Listed in Hong Kong, run by Australians out of Melbourne and with a mixed Chinese and Australian board, including three independent directors, MMG has a remit to grow.
Its structure is seen as a likely template for Chinese companies looking to become multinationals, following disastrous results with offshore investments where Chinese managers have taken over.
These include CITIC Pacific’s Sino Iron project, which is over budget and well behind schedule, and Metallurgical Corp of China’s idled Cape Lambert iron ore project.
“(The Chinese) have struggled at least in Australia to adapt to the operating environment. And the more successful ventures are the ones where they use local management. So from that point of view, we think it’s the basic model they’ll be using for a while,” said Mike Harrowell, senior resources analyst at BBY.
Minmetals’ confidence in Michelmore grew during talks that led to the takeover and a successful integration of the OZ Minerals assets into Minmetals, with the Australian business beating operational targets by the end of 2009.
The admiration is mutual. Michelmore said Minmetals is different from many other Chinese firms, as it has had 60 years of trading experience in the West and is run by a cohort of young, internationally educated, English-speaking Chinese executives, led by Zhou, who is also fluent in Spanish.
Minmetals wants MMG to become one of the top three mid-tier diversified miners outside China within three to five years, and has left it to MMG to work out the strategy. Michelmore has said the company would need to make a $1 billion to $7 billion acquisition every year to meet that goal in five years.
MMG’s first acquisition after the OZ assets was Africa-focused Anvil Mining, bought for $1.3 billion last year.
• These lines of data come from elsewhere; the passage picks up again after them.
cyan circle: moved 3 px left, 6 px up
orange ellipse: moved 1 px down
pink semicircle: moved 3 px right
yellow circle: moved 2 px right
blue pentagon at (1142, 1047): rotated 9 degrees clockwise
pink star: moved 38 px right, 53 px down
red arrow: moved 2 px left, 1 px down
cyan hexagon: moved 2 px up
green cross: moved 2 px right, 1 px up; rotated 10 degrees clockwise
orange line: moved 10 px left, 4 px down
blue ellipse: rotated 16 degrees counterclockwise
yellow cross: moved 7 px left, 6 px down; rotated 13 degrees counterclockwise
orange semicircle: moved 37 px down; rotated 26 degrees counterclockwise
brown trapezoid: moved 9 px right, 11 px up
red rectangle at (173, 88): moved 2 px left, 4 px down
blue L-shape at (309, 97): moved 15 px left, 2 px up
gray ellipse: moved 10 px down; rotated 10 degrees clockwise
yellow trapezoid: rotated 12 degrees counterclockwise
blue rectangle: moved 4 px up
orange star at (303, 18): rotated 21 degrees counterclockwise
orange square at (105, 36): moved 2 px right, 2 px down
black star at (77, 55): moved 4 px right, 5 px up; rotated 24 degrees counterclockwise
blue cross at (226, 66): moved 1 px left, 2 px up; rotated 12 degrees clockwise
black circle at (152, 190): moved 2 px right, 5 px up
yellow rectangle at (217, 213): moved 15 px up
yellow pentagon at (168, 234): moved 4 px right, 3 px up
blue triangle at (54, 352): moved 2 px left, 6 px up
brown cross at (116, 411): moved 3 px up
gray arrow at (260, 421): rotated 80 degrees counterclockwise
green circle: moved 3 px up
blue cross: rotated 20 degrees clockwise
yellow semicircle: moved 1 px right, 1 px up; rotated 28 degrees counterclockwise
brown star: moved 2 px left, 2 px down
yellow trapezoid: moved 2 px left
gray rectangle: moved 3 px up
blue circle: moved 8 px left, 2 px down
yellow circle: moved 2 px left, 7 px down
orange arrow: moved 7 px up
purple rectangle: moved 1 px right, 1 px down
That followed a scrapped $6.6 billion bid for copper miner Equinox Minerals in 2011, when MMG was trumped by Barrick Gold .
Dropping that bid was seen by some analysts and investors in Hong Kong as a failure.
But Michelmore said it actually won him praise in China, from the top levels of Minmetals as well as from the government, where he was seen as having made the right decision not to overpay.
“So the concept of ‘loss of face’ by not winning the bidding competition now came to where ‘loss of face’ was seen as overbidding and destroying value....That was a very important step,” he said.
MMG also managed to make a profit of $160 million on the bid as it had bought a 4 percent stake in Equinox before Barrick came and offered a big premium over MMG’s bid, another tactic that was new for a Chinese company.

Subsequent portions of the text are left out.